Поздним вечером накануне отъезда он сидел он в своем кабинете. Только что от него ушла большая делегация пензенских крестьян. Они принесли ему самогону, сала и яиц, и были очень дружелюбны и почтительны — он с трудом уговорил их не валиться на колени всякий раз, как он глядел на них, — но от них дурно пахло, и лаптями они нанесли огромные комья грязи и навоза. «На новом месте надо будет и порядки завести новые. Должны же соблюдаться какие-то приличия. Николай небось никого в лаптях к себе не пускал, и даже Петр Великий не пускал». Владимир Ильич отворил окно, чтобы проветрить. Мартовский воздух был холоден. Тогда он вышел из кабинета и стал бродить по коридорам — ему было грустно и хотелось поговорить с каким-нибудь прилично одетым и хорошо пахнущим человеком. Он ткнулся было к Свердлову, но тот сидел с молодым талантливым Бухариным, и оба они были по уши заняты какими-то чрезвычайно сложными экономическими выкладками. Бухарин был милейший парень, и они с Владимиром Ильичом бухали не раз, но сейчас Бухарину было не до Председателя Совнаркома. И Ленин побрел дальше...
У кабинета с табличкой «Троцкий» он остановился.
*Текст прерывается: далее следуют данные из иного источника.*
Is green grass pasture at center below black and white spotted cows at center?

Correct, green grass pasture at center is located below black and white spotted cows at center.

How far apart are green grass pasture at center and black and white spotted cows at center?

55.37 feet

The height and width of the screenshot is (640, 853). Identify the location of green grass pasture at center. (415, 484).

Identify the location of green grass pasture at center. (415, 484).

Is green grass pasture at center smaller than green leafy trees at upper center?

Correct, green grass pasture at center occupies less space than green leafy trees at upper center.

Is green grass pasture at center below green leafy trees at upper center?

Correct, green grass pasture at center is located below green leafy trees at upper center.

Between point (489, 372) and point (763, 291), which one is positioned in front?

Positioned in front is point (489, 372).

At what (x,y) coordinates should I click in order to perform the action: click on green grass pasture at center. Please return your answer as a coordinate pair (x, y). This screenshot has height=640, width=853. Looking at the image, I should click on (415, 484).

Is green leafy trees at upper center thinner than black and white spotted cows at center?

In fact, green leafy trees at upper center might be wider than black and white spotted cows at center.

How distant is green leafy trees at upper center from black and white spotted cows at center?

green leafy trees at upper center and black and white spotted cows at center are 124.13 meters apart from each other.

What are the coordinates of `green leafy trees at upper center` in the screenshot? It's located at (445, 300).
Странно, но ему иногда казалось, что если подкрасться к этому пустому кабинету незаметно и резко распахнуть дверь, то обнаружится, что за столом кто-то сидит... Он не решился заглянуть туда. Он только отвинтил табличку и положил ее в карман. Ведь в Москве у Троцкого тоже должен быть кабинет. Зачем же тратиться на новую табличку?
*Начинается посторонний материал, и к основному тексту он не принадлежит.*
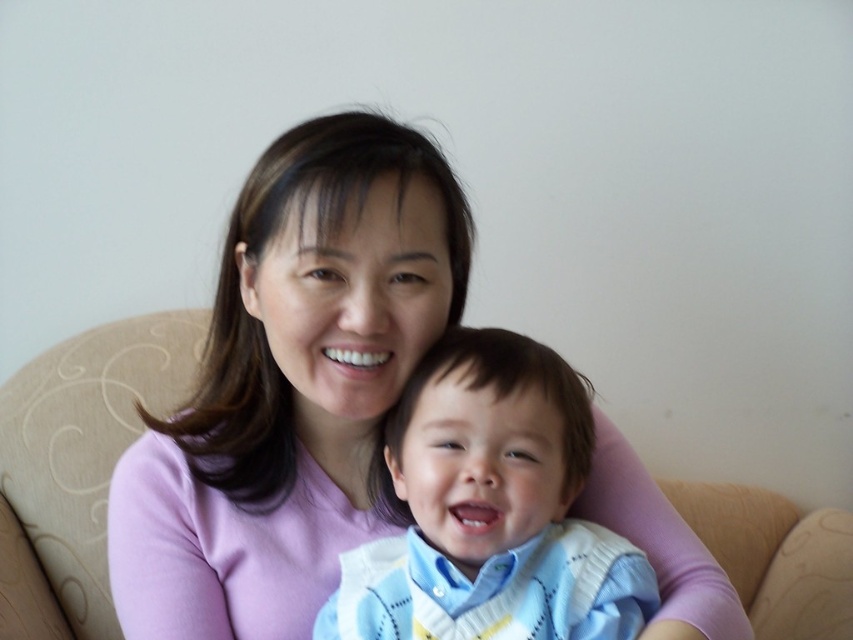 Question: Does pink soft sweater at center have a larger size compared to light blue sweater at center?

Choices:
 (A) yes
 (B) no

Answer: (A)

Question: Considering the relative positions of pink soft sweater at center and light blue sweater at center in the image provided, where is pink soft sweater at center located with respect to light blue sweater at center?

Choices:
 (A) left
 (B) right

Answer: (A)

Question: Considering the relative positions of pink soft sweater at center and light blue sweater at center in the image provided, where is pink soft sweater at center located with respect to light blue sweater at center?

Choices:
 (A) below
 (B) above

Answer: (B)

Question: Which point is farther to the camera?

Choices:
 (A) (532, 456)
 (B) (296, 413)

Answer: (B) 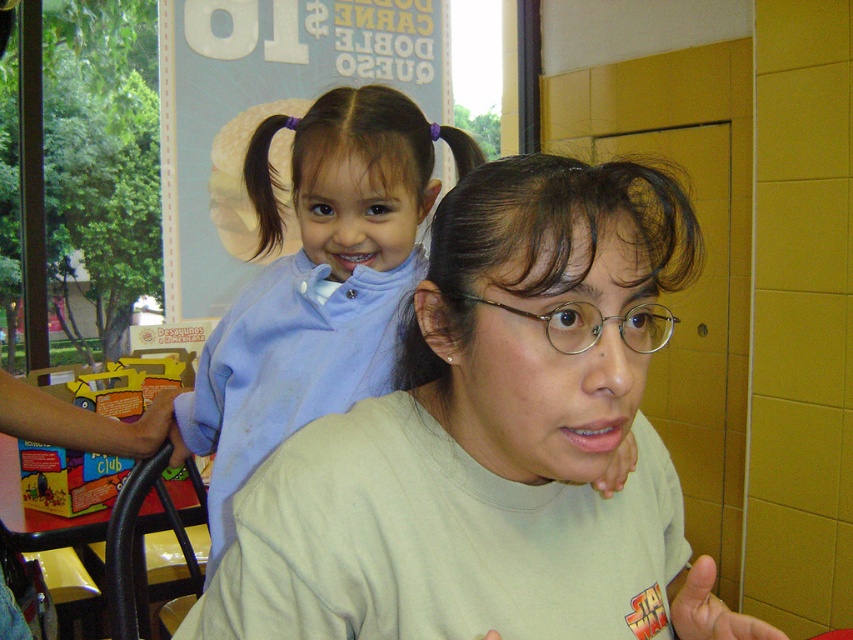 Does point (292, 605) lie in front of point (682, 220)?

Yes.

Locate an element on the screen. light green t-shirt at center is located at coordinates (492, 440).

Where is `light green t-shirt at center`? light green t-shirt at center is located at coordinates (492, 440).

Identify the location of light green t-shirt at center. The width and height of the screenshot is (853, 640). (492, 440).

Between point (216, 499) and point (115, 371), which one is positioned behind?

The point (115, 371) is behind.

Is light blue fabric at upper left to the left of yellow plastic toy car at upper left from the viewer's perspective?

In fact, light blue fabric at upper left is to the right of yellow plastic toy car at upper left.

Who is more distant from viewer, (340, 321) or (131, 413)?

The point (131, 413) is more distant.

The width and height of the screenshot is (853, 640). What are the coordinates of `light blue fabric at upper left` in the screenshot? It's located at (316, 284).

I want to click on yellow plastic toy car at upper left, so click(x=126, y=385).

Is point (125, 369) farther from camera compared to point (254, 193)?

Yes, it is behind point (254, 193).

Between point (138, 356) and point (258, 198), which one is positioned behind?

The point (138, 356) is more distant.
Печальный и неприкаянный, он спустился в подвал, но там Дзержинский и Зиновьев, оба затянутые с ног до головы в черную кожу, в высоких сапогах, с хлыстами в руках допрашивали какого-то буржуя, подвешенного за руки и ноги к потолку. Ленин поморщился и скорей ушел прочь. Он не мог этого видеть, хотя понимал, что буржуи ему враги и с ними надо как-то бороться. Тяжела, ой как тяжела была шапка Мономаха!
На новом месте все шло ничуть не лучше — в немалой степени из-за евреев. Ильич давно знал, что дела с ними можно делать только до определенного момента, и теперь этот момент, казалось, настал. Со всех окраин в Москву полезли молодые и не очень молодые аборигены местечек, стремясь занять хоть какой-нибудь пост при большевиках. Их мало волновало, что их оставшихся в местечках родичей беспорядочно и беспощадно резали всяческие атаманы; чем больше резали, тем больше они лезли, и чем больше лезли, тем больше резали. В столице все устраивались в разных учреждениях, которые что-то контролировали и распределяли, и чем меньше оставалось вещей, поддающихся контролю и распределению, тем больше объявлялось таких учреждений. Даже к Каменеву с Зиновьевым потянулись какие-то родственники из местечек, и те устраивали их, не в силах отказать — всякий знает, какими навязчивыми бывают еврейские родственники... Бывалые большевизаны, с которыми столько было выпито в цюрихских пивных, как-то сразу отдалились от своих русских товарищей, и у них завелись свои тайны. Теперь какой-нибудь Ларин, он же Лурье, запросто мог захлопнуть дверь перед носом зашедшего на огонек Ленина, оправдываясь через цепочку:
— Уж извините, Ильич... Товарищ из провинции... особая секретность...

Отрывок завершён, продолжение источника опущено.